La Correspondance générale d’Octave Mirbeau vient de paraître aux éditions « l’Âge d’Homme », sous la direction de Pierre Michel . Parmi toutes les lettres, se trouvent celles échangées avec Auguste Rodin . Par ailleurs , Les Combats esthétiques, articles également édités sous la direction de Pierre Michel , montrent clairement l’influence de Mirbeau (critique d’art) sur la carrière et la vie de Rodin.

Proposition de journées de lectures et rencontres , au musée Rodin : Auguste Rodin et Octave Mirbeau . Septembre 2009.

 

 

Cahier Octave Mirbeau n° 16 - 2009

Les États mystiques dans l’œuvre d’Octave Mirbeau


Octave Mirbeau est non seulement le brillant pamphlétaire et le chroniqueur anarchiste qui dénonce les méfaits de son siècle, mais encore un écrivain passionné, douloureusement atteint par la réalité des choses. Souffrance et création érigent son œuvre fictionnelle, peuplée de personnages, révélant explicitement les causes et circonstances qui les abstraient du monde, les élevant notamment au rang d’artistes.

Les états qu’ils traversent sont finement décrits, que ce soit par exemple dans Sébastien Roch, Dans le ciel, Le Calvaire ou L’Abbé Jules, avec la perte de soi, l’ascension pour l’accession à l’infini, l’extase ou le ravissement cataleptique, etc. La fréquence d’évocation de ces thèmes, autant que la similitude de comportement des principaux protagonistes, laisse imaginer que le narrateur restitue une expérience familière.

Perte de soi dans le néant, extase, ravissement, accession à l’infini : autant de thèmes associés aux expériences mystiques, depuis l’antiquité.

L’importance des « grands horizons » du « grand ciel » (1*), empreints de spiritualité chez Octave Mirbeau, ouvre sur la métaphore d’un état propice à la création, qui pourrait s’apparenter au « désert silencieux », « au néant innommé » de maître Eckart , du prieur Ruyesbroeck, des Béguines ou de Jean de la Croix., qui cherchaient là toutes formes de « Déité ».

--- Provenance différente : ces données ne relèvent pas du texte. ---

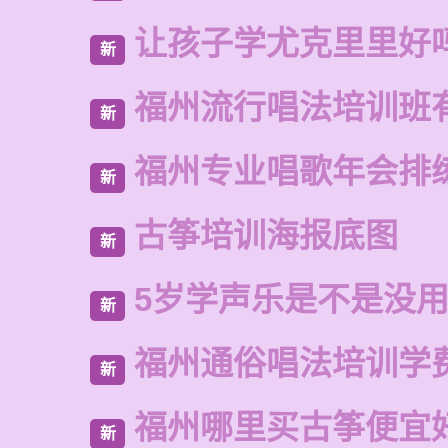
让孩子学尤克里里好
新
福州流行唱法培训班
新
福州专业唱歌年会排
新
古筝培训海报底图
新
5岁学声乐是不是没
新
福州通俗唱法培训学
新
福州哪里买古筝便宜
新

Ces personnages redéfinissent perpétuellement leur place au sein d’un monde, où, tout en explorant ainsi leurs propres limites corporelles, ils cernent l’origine de leur souffrance et de leur différence (tout comme Sébastien Roch et son ami Georges, Lucien de Dans le ciel, Jean Mintié dans Le Calvaire, ou encore l’abbé Jules.

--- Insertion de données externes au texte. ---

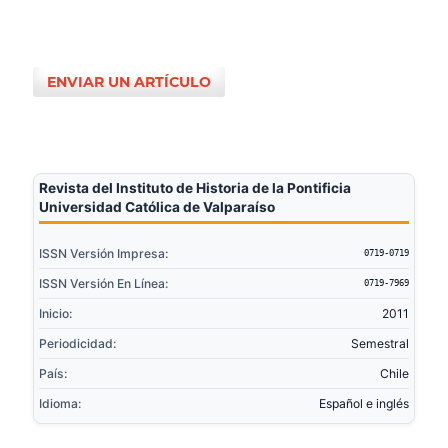
ENVIAR UN ARTÍCULO
Revista del Instituto de Historia de la Pontificia
Universidad Católica de Valparaíso
ISSN Versión Impresa:
0719-0719
ISSN Versión En Línea:
0719-7969
Inicio:
2011
Periodicidad:
Semestral
País:
Chile
Idioma:
Español e inglés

Cette quête du rapport Moi-Infini – dans le sens de la dialectique animiste dualiste définie par Spinoza (cf. Œuvres I.Pensées métaphysiques, III. Ethique-GF Flammarion 1965) et Aristote (cf. De l’âme, Ethique de Nicomaque-GF Flammarion)– s’établit dans toutes les circonstances rapportées dans ces romans, dont la structure novatrice, hors des repères classiques établis (notamment chronologiques), renforce le sentiment de perte de soi.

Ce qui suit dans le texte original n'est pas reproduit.